===== PROVIDED DATA

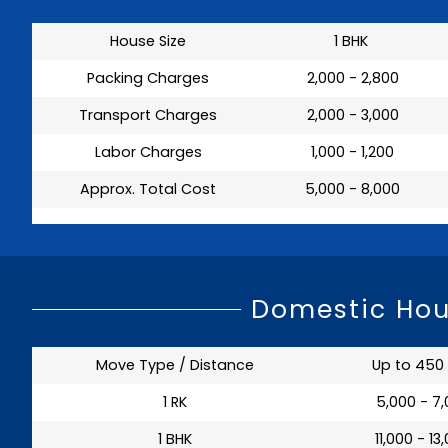
House Size
1 BHK
Packing Charges
₹ 2,000 - 2,800
Transport Charges
₹ 2,000 - 3,000
Labor Charges
₹ 1,000 - 1,200
Approx. Total Cost
₹ 5,000 - 8,000
Domestic Hou
Move Type / Distance
Up to 450
1 RK
₹ 5,000 - 7
1 BHK
₹ 11,000 - 13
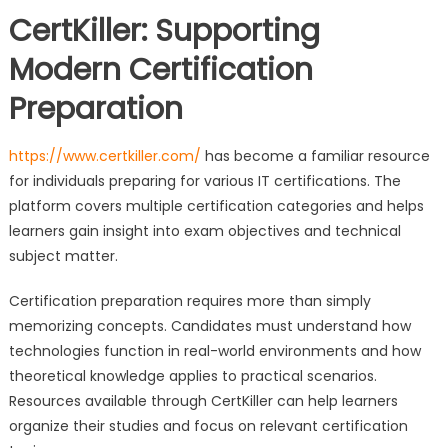
CertKiller: Supporting
Modern Certification
Preparation
https://www.certkiller.com/
has become a familiar resource
for individuals preparing for various IT certifications. The
platform covers multiple certification categories and helps
learners gain insight into exam objectives and technical
subject matter.
Certification preparation requires more than simply
memorizing concepts. Candidates must understand how
technologies function in real-world environments and how
theoretical knowledge applies to practical scenarios.
Resources available through CertKiller can help learners
organize their studies and focus on relevant certification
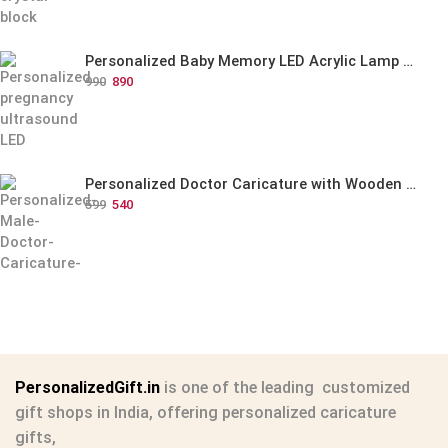
Personalized Baby Memory LED Acrylic Lamp with Wooden Base
990
890
Personalized Doctor Caricature with Wooden Base
599
540
PersonalizedGift.in
is one of the leading
customized
gift shops in India
, offering
personalized caricature
gifts
,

==========

ASSIGNMENT
Print out the records in full and exactly, dropping every picture.

REPLY TO THE TASK
House Size
1 BHK
Packing Charges
₹ 2,000 - 2,800
Transport Charges
₹ 2,000 - 3,000
Labor Charges
₹ 1,000 - 1,200
Approx. Total Cost
₹ 5,000 - 8,000
Domestic Hou
Move Type / Distance
Up to 450
1 RK
₹ 5,000 - 7
1 BHK
₹ 11,000 - 13
CertKiller: Supporting
Modern Certification
Preparation
https://www.certkiller.com/
has become a familiar resource
for individuals preparing for various IT certifications. The
platform covers multiple certification categories and helps
learners gain insight into exam objectives and technical
subject matter.
Certification preparation requires more than simply
memorizing concepts. Candidates must understand how
technologies function in real-world environments and how
theoretical knowledge applies to practical scenarios.
Resources available through CertKiller can help learners
organize their studies and focus on relevant certification
Personalized Baby Memory LED Acrylic Lamp with Wooden Base
990
890
Personalized Doctor Caricature with Wooden Base
599
540
PersonalizedGift.in
is one of the leading
customized
gift shops in India
, offering
personalized caricature
gifts
,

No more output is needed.